Corruption, Murder and Canadian Mining in Mexico: The Case of Blackfire Exploration and the Canadian Embassy
Documents released from the Canadian Department of Foreign Affairs and International Trade (DFAIT) under an access to information request raise serious concerns about the conduct of the Canadian Embassy in Mexico. Throughout a conflict involving Blackfire Exploration’s mining activities in the municipality of Chicomuselo, Chiapas that saw an activist shot and ultimately triggered an RCMP investigation over corruption, it appears the Embassy provided instrumental and unconscionable support to the operations of a Canadian mining company in Mexico.
Overall, the released documents suggest that in the case of Blackfire, the Embassy provided virtually unconditional support in spite of the company’s behaviour and the Embassy’s awareness of the tensions around the mine site. The documents also establish that Mariano Abarca was known to the Embassy before he was murdered. In July 2009, Mariano delivered a speech outside the Embassy in Mexico City, and in August 2009 the Embassy reported receiving 1,400 letters about Abarca following his arrest and detention based on a complaint filed by a Blackfire representative in Mexico. Even after Abarca had been killed, the mine had been suspended, and corruption allegations had surfaced, the Embassy continued to defend the company to Mexican state officials and provided it with information on how to sue the state of Chiapas under the North American Free Trade Agreement (NAFTA) for closing the mine.

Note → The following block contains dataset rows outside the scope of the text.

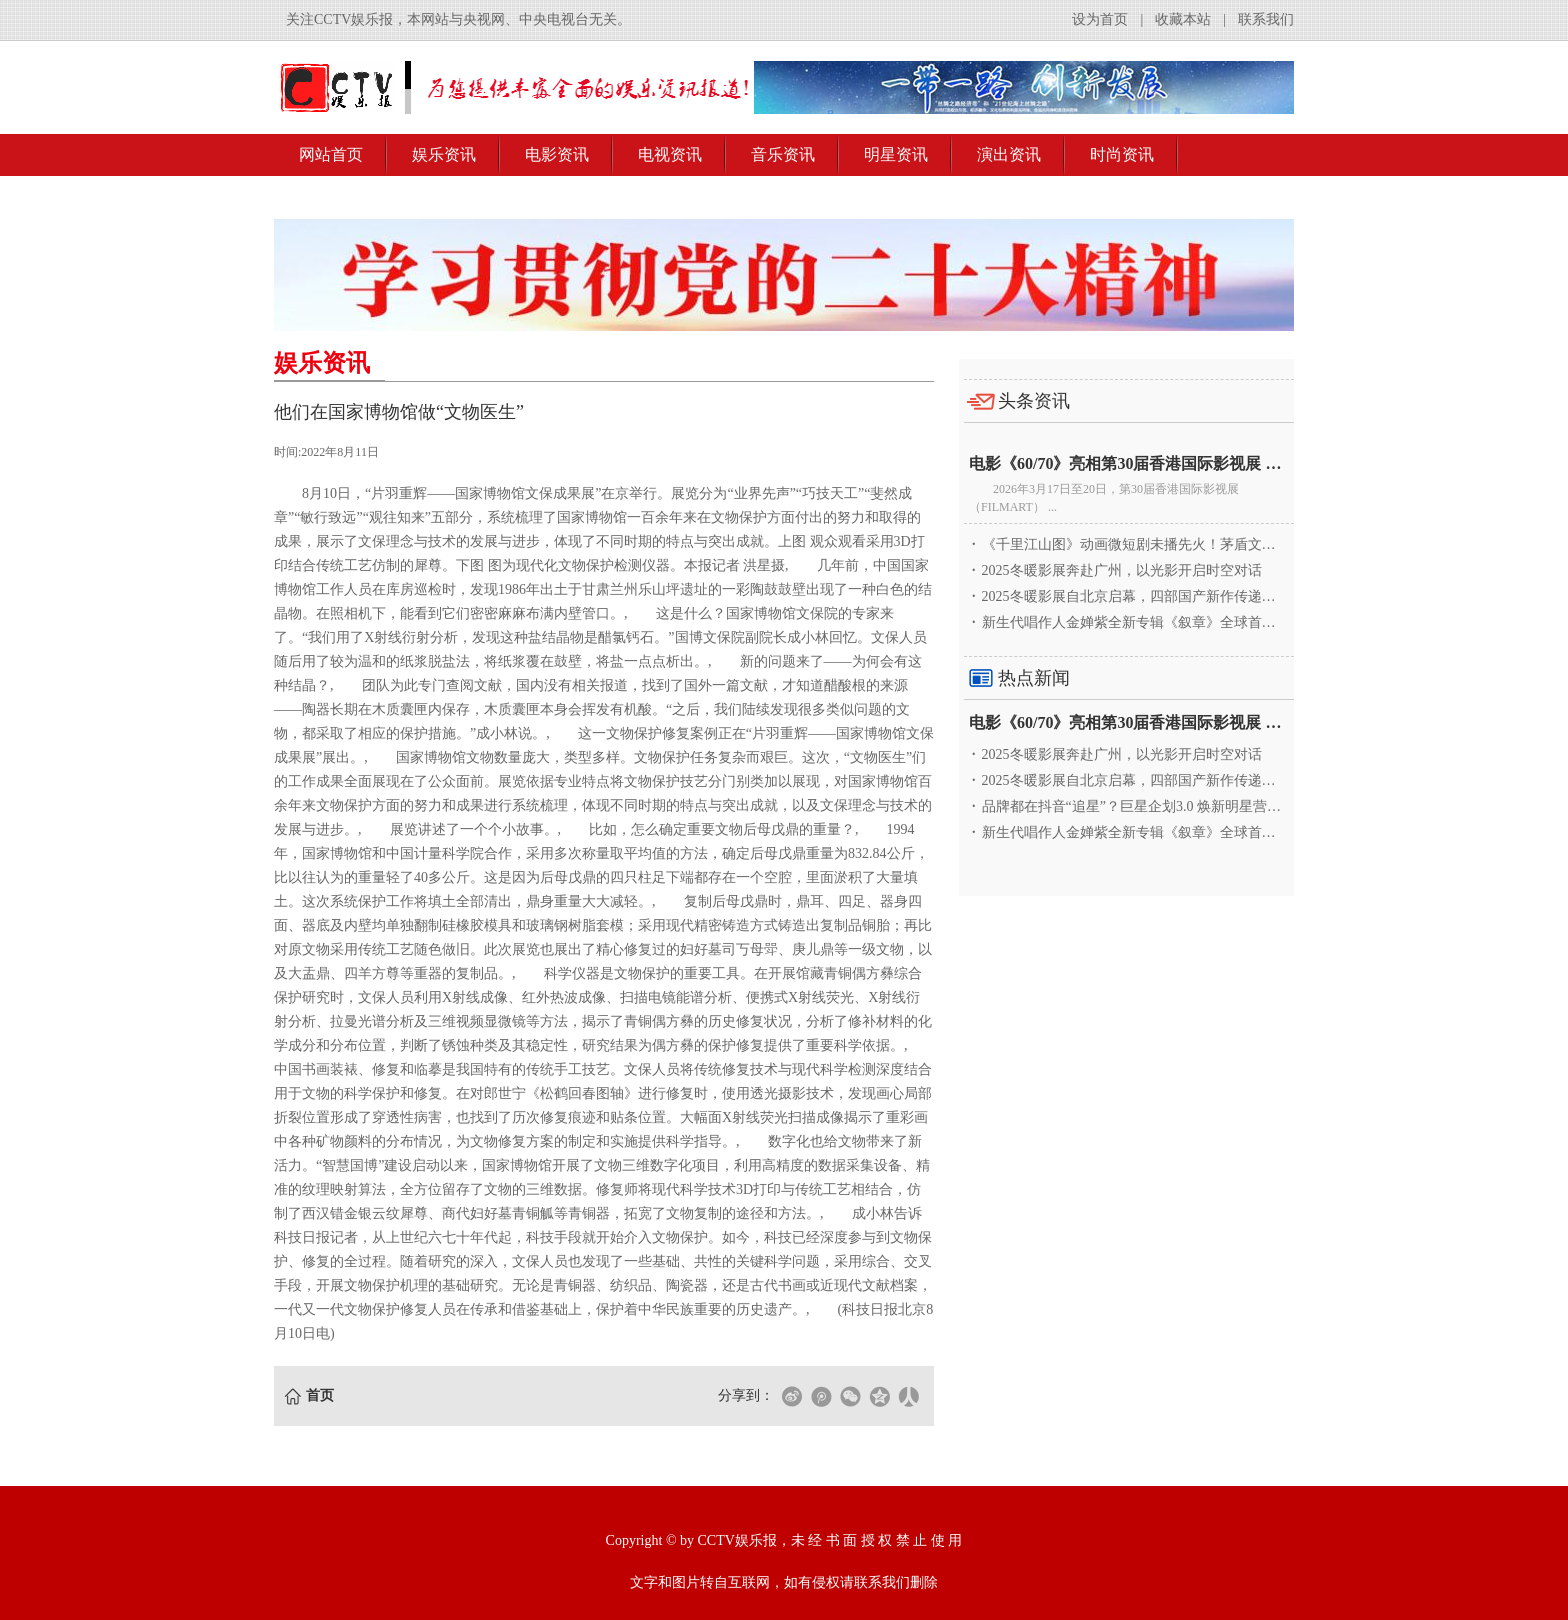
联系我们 (1266, 19)
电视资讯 (670, 154)
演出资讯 (1009, 154)
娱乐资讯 (444, 154)
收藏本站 (1183, 19)
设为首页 (1100, 19)
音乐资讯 (783, 154)
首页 (320, 1395)
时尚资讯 (1122, 154)
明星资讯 (896, 154)
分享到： (746, 1395)
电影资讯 (557, 154)
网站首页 (331, 154)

An analysis of the DFAIT documents and ancillary materials supports the following conclusions. First, the Embassy’s active and unquestioning support may have acted as a disincentive for Blackfire to comply with local and international laws. Second, in doing so, the Embassy failed to uphold Canada’s own policies, as well as its international obligation to promote universal respect for human rights.